From: Arlo J. Bensinger (ajb102@psu.edu)
Date: Mon Oct 17 2005 - 22:19:27 BST
[Arlo previously]
Why play the game that without "profit" no one would do anything. It's quite
obvious that we would.
[Platt]
Not obvious at all, as we've seen in communist countries where profit has
been eliminated. True, people still do things, but under the gun. Not the
way I want to live, thank you.
[Arlo]
And yet Pirsig still authored and published ZMM/Lila. Hardly doing so "under the
gun", and yet obviously not for any "profit motive" either. So, why is what
motivated him so different from what would motivate anyone else? Is he some
super-human who aspires to things the rest of us would not?
[Platt on my use of "foregrounding"]
As Pirsig might say, "That's some lead balloon."
[Arlo]
Sorry, its a common word in my normal circles. I'll refrain from using it with
you.
[Platt]
Those who work 50-60 hours a week are just as likely to be top executives.
[Arlo]
Never said otherwise. What I said was that anyone who works 50-60 hours per week
would hardly say their labor is not a large part of the Quality of their lives.
When that labor is invested with personal meaning and significance, those 50-60
hours (no matter how strenuous and intensive) are much higher Quality than
those same 50-60 hours being spent doing dull, repetitive, meaningless work.
[Arlo previously]
I identify with it. I am stunned that a self-professed conservative would even
say such as thing. I thought the whole "entrepreneurial class" was foundational
to your party's platform? Is Bush now professing we'd be better off abandoning
owning our own small businesses and becoming clerks at Walmart?
[Platt]
No. But we conservatives don't look down on Walmart clerks as somehow
lesser people having lesser jobs.
[Arlo]
And nor do I, although you seem to repeat this for some reason. They are
certainly not "lesser people", that's my whole point. As for the jobs being
"lesser", are you saying that owning one's own business is no greater quality
(in labor) than working as a retail clerk at Box-Mart? If you'd reread ZMM, I
think you'd see that Pirsig would agree that those jobs (any jobs) that remove
the individual from identification with the whole are low quality. All his
examples focused on the craftsman, who was able to make decisions, respond to
the materials, be "in charge" of the activity, not a cog in a wheel doing stuff
that has no personal meaning to them.
What's funny, though, is how you say "conservatives don't look down on... as
lesser people". And yet that's exactly what your market commoditization of
individuals does. My "value" as a person is measure by the capital I am able to
earn. The "better" I am, the "more" I earn. If anyone thinks poor people are
"lesser" it is those with the mentality that accumulating wealth is a measure
of value. Just like you did, when you implied that Sam Walton was ipso facto a
culturally enriching person by virtue of having created a financial empire.
[Platt]
Pirsig never indicated he would change people by expanding government
welfare programs like you seem to favor.
[Arlo]
What he said was there is a place for them, but they have to built on a
foundation of Quality. But what Pirsig did argue for was that people are
motivated by Quality, which is not synomous with captial profit or fame.

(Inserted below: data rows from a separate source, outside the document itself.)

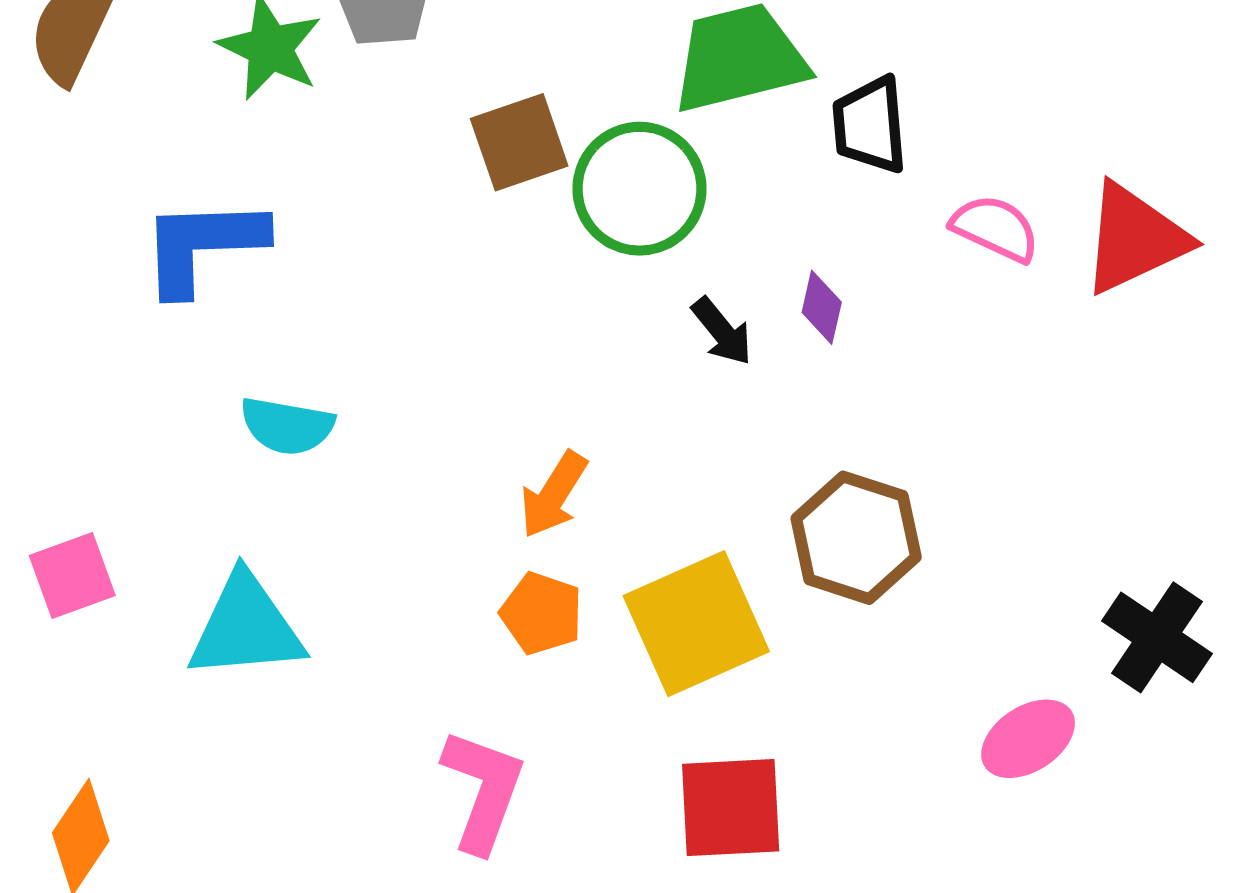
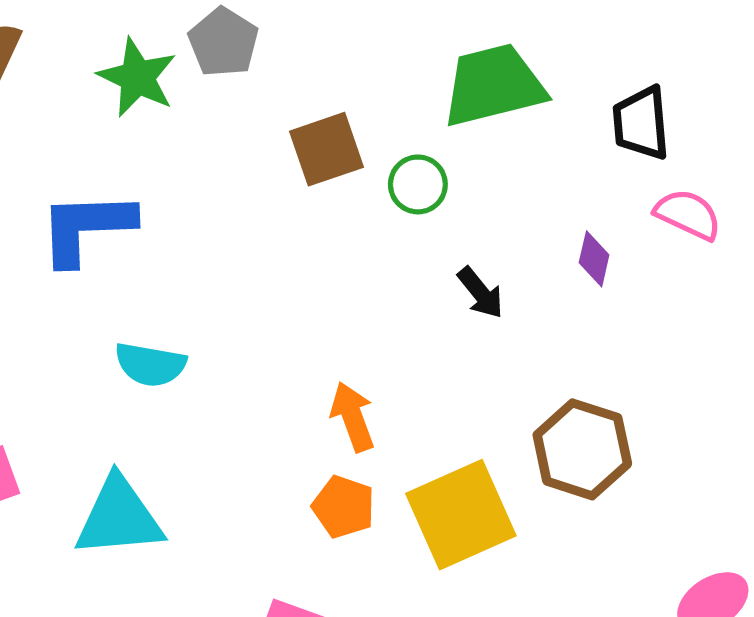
black trapezoid: (870, 125) -> (641, 123), moved
green circle: (639, 189) -> (418, 184), size x0.6
purple diamond: (822, 307) -> (594, 259), moved
orange arrow: (554, 495) -> (353, 417), turned 128

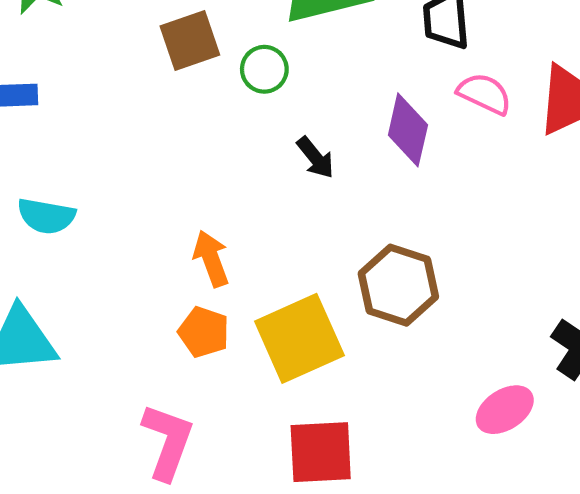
purple diamond: (594, 259) -> (408, 130), size x1.6

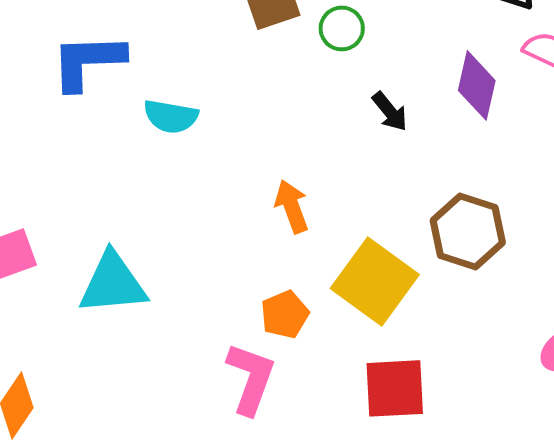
cyan semicircle: (46, 216) -> (171, 116), moved
orange pentagon: (204, 332) -> (285, 314), moved, turned 30
yellow square: (299, 338) -> (375, 281), turned -30

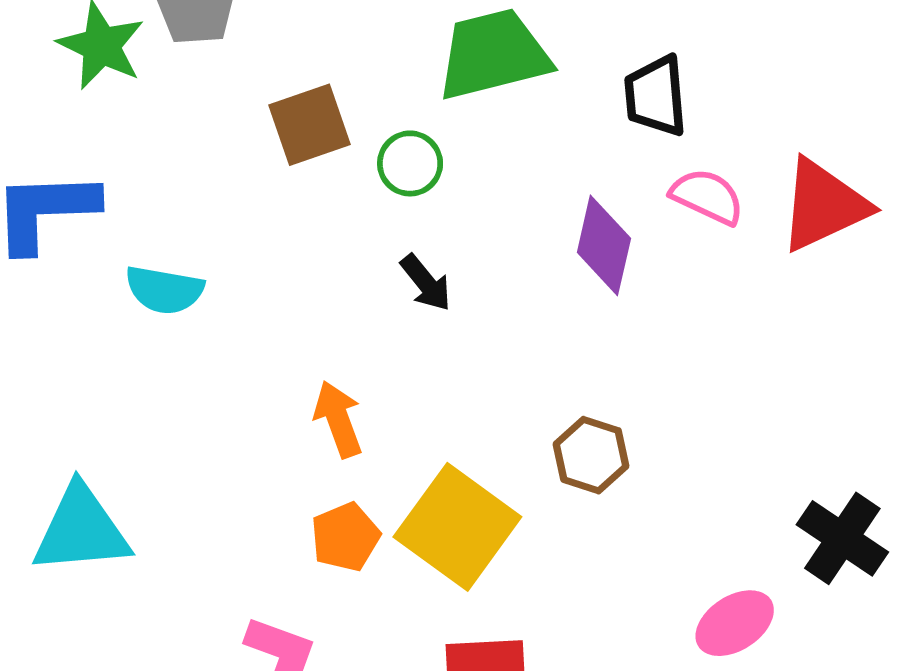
black arrow: (390, 111) -> (426, 283), moved
brown hexagon: (468, 231) -> (591, 455), size x0.7
orange pentagon: (285, 314) -> (345, 537), moved

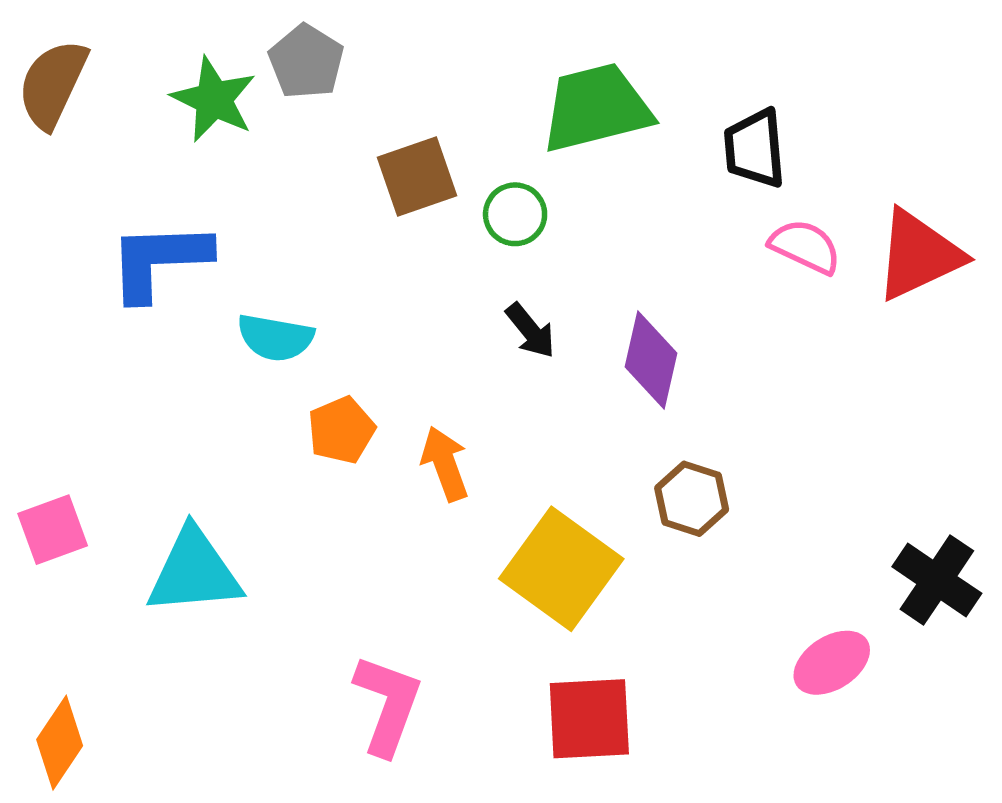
purple diamond: (604, 245) -> (651, 360), moved
orange pentagon: (345, 537) -> (341, 430), moved

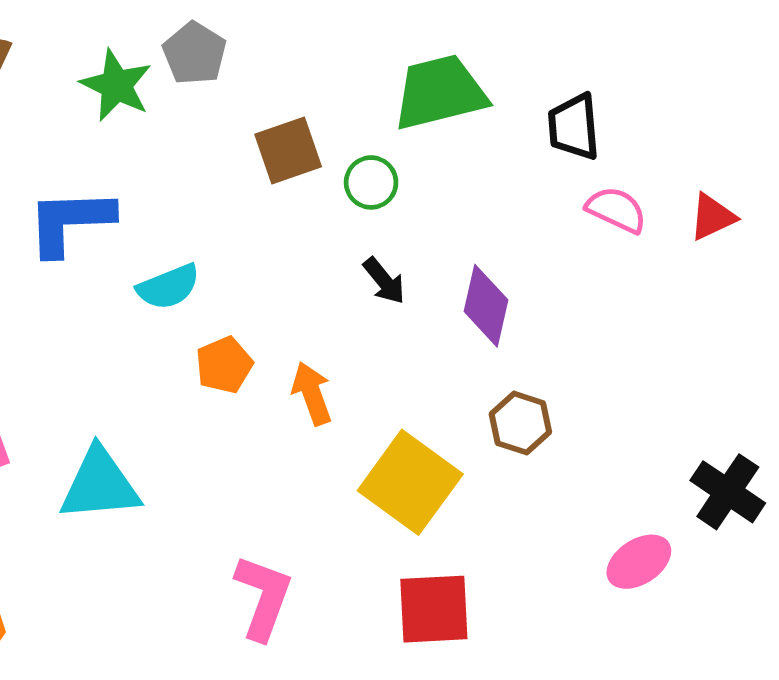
red triangle: (919, 255) -> (712, 217), size x0.6
cyan semicircle: (275, 338) -> (168, 287), turned -32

Capitalists tell us that the only motivator is money. You tell us that without
money as a reward, no one would pursue Quality, or to use the ZMM parlance,
Arete, Excellence, Dharma. I am arguing that we highlight this aspect, the
pursuit of Quality, over the pursuit of wealth. It was this pursuit that got
ZMM written, not rewards of money or prospects of fame.
If we were truly motivated by Quality, and not profit, "doing Good" would be far
more important than "getting money". We got ZMM because Pirsig felt it was
"Good", not because of the need for money, or fame.
Either Pirsig is the rare odd-ball, or we'd all aspire to this if we could stop
the cultural fixation on "money", and the belief that it is the natural state
of affairs it is only "for money" that people do things.
[Platt]
I hope "free markets" never become old and tedious. They are constantly
under assault from the left.
[Arlo]
You see, Erin. This is type of "junk" the dichotomy brings to the dialogue.